Tuesday, January 16, 2007

I Don't Know What to Think Anymore

Notes on the Issaquah Brewhouse: For the women’s restroom, would you choose the door marked “barley” or the door marked “hops?”

It snowed again on Saturday, and the most remarkable thing happened. I was walking along and I happened to look down at my coat, where I saw what I assumed to be a piece of plastic confetti in the shape of your stereotypical snowflake. Everyone knows snowflakes don’t really look like they do in the pictures, with the symmetry and the points and all that, right? Right?? They’re just lumps. My whole life I thought, Sure, no two snowflakes are alike, because they’re all lumps of frozen water, that get frozen in random, asymmetrical and unpredictable shapes. I don’t know if it’s the climate around here or what, because that’s the only kind of snowflake I’ve ever seen. Even in London and Glasgow, that’s what it was. I assumed a stereotypical snowflake was just a myth, like Bigfoot or the Loch Ness monster. When I saw this anomaly on my jacket, I picked it up, fully expecting it to be fake.
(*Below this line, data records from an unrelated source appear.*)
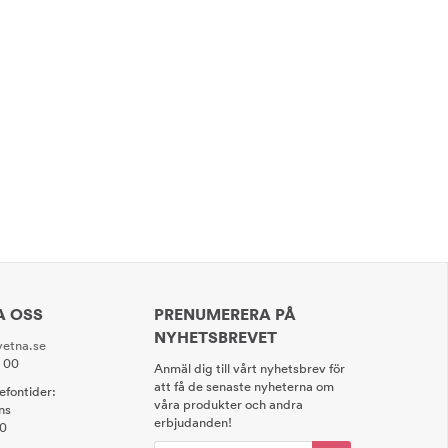
A OSS
PRENUMERERA PÅ
NYHETSBREVET
etna.se
0 00
Anmäl dig till vårt nyhetsbrev för
att få de senaste nyheterna om
lefontider:
våra produkter och andra
ns
erbjudanden!
00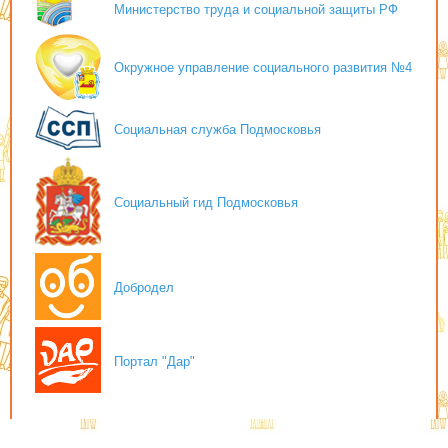
Министерство труда и социальной защиты РФ
Окружное управление социального развития №4
Социальная служба Подмосковья
Социальный гид Подмосковья
Добродел
Портал "Дар"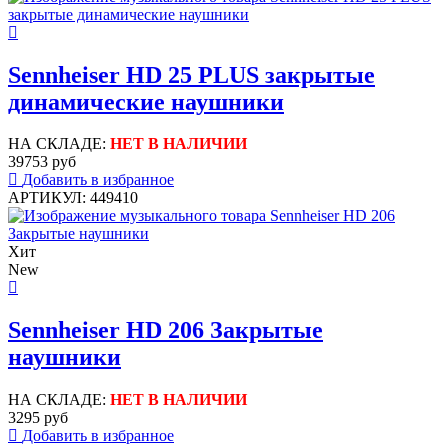
Sennheiser HD 25 PLUS закрытые
динамические наушники
НА СКЛАДЕ:
НЕТ В НАЛИЧИИ
39753 руб
Добавить в избранное
АРТИКУЛ: 449410
Хит
New
Sennheiser HD 206 Закрытые
наушники
НА СКЛАДЕ:
НЕТ В НАЛИЧИИ
3295 руб
Добавить в избранное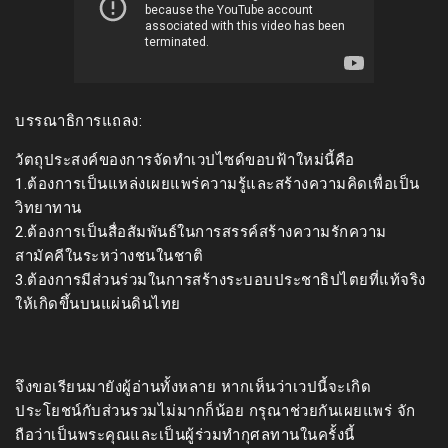
บรรณาธิการแถลง:
วัตถุประสงค์ของการจัดทำเวปไซด์ขอบฟ้าใหม่นี้คือ
1.ต้องการเป็นแหล่งเผยแพร่ความรู้และสร้างความคิดเพื่อเป็น
วิทยาทาน
2.ต้องการเป็นสื่อสัมพันธ์ในการสรรค์สร้างความรักความ
สามัคคีในระหว่างชนในชาติ
3.ต้องการมีส่วนร่วมในการสร้างระบอบประชาธิปไตยที่แท้จริง
ให้เกิดขึ้นบนแผ่นดินไทย
จึงขอเรียนมายังผู้อ่านทั้งหลาย หากเห็นว่าเวปนี้จะเกิด
ประโยชน์กับส่วนรวมไม่มากก็น้อย กรุณาช่วยกันเผยแพร่ จัก
ถือว่าเป็นพระคุณและเป็นผู้ร่วมทำกุศลทานในครั้งนี้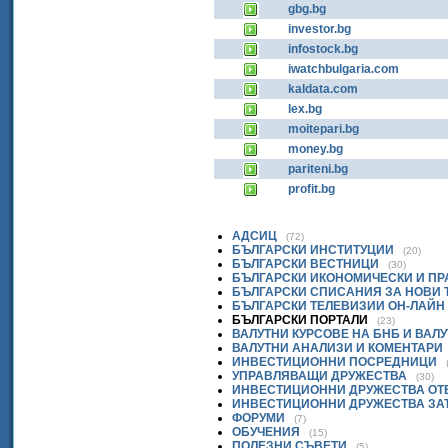
gbg.bg
investor.bg
infostock.bg
iwatchbulgaria.com
kaldata.com
lex.bg
moitepari.bg
money.bg
pariteni.bg
profit.bg
АДСИЦ
(72)
БЪЛГАРСКИ ИНСТИТУЦИИ
(20)
БЪЛГАРСКИ ВЕСТНИЦИ
(30)
БЪЛГАРСКИ ИКОНОМИЧЕСКИ И П
БЪЛГАРСКИ СПИСАНИЯ ЗА НОВИ
БЪЛГАРСКИ ТЕЛЕВИЗИИ ОН-ЛАЙН
БЪЛГАРСКИ ПОРТАЛИ
(23)
ВАЛУТНИ КУРСОВЕ НА БНБ И ВАЛ
ВАЛУТНИ АНАЛИЗИ И КОМЕНТАРИ
ИНВЕСТИЦИОННИ ПОСРЕДНИЦИ
УПРАВЛЯВАЩИ ДРУЖЕСТВА
(30)
ИНВЕСТИЦИОННИ ДРУЖЕСТВА ОТ
ИНВЕСТИЦИОННИ ДРУЖЕСТВА ЗА
ФОРУМИ
(7)
ОБУЧЕНИЯ
(15)
ПОЛЕЗНИ СЪВЕТИ
(5)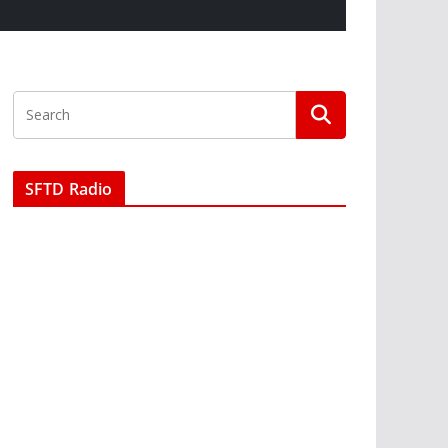
SFTD Radio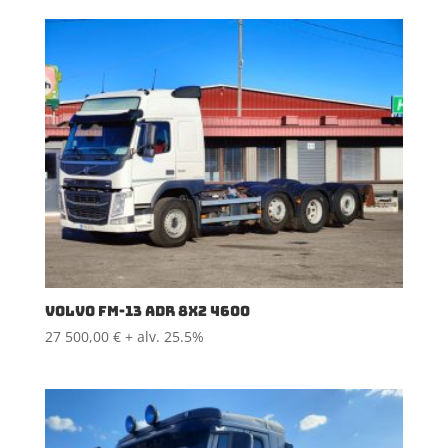
VOLVO FM-13 ADR 8X2 4600
27 500,00
€
+ alv. 25.5%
When it melted in my hand, I think my brain exploded. The world of conflict and suffering came to a grinding halt around me. You mean to tell me, snowflakes actually look like snowflakes?

I may never be the same again.

Friday, January 12, 2007

No Sense of Adventure

I just did something totally Jackass. As in the show/movies, which I loathe. It snowed here yesterday, a lot (like, three inches), and then it melted today, and then refroze. Last night, my dad and I went sledding with the local kiddies.
My dad has these old sleds from when he was a kid, like the type you see in movies about the 40s or 50s, with wooden slats for the seat and metal runners. We raced each other a few times.
What with the snow on the ground, we didn’t move very fast or very far, so when everything iced over tonight, we figured we should try sledding again. Pops went down first, in his bike helmet with a headlamp in front and a flashing red light in the back.
I'm not so great with the action
shots, though my camera
impressed me
Somehow, I had the foresight to wait until he had gone all the way down before I headed down. We both might have died if we’d tried to go at the same time. The flashing light on the back of his head distracted me so that I didn’t realize right away that he was sending out sparks. When he was all the way down the hill and halfway to the lake, I shoved off. I hate, hate the feeling of being out of control, so sledding down a hill of ice probably wasn’t a great idea. I mean, I hate skiing, what made me think this would be fun? I sent out some sparks of my own, going nearly 30 miles an hour, and the sled showed no signs of slowing. As I veered toward a pole, Amy’s spleen-rupturing sledding accident flashed through my mind. I managed to straighten out, and after a prolonged period of careening and veering, I chickened out and threw myself forward, not intending to slide across the snow on my stomach in front of a stranger’s house, but all’s well that ends well. Pops and I agreed one run was all we needed to get sledding out of our systems for the year. My heart is still pounding, though that might be from dragging the sled back up the hill. Man, I’m out of shape.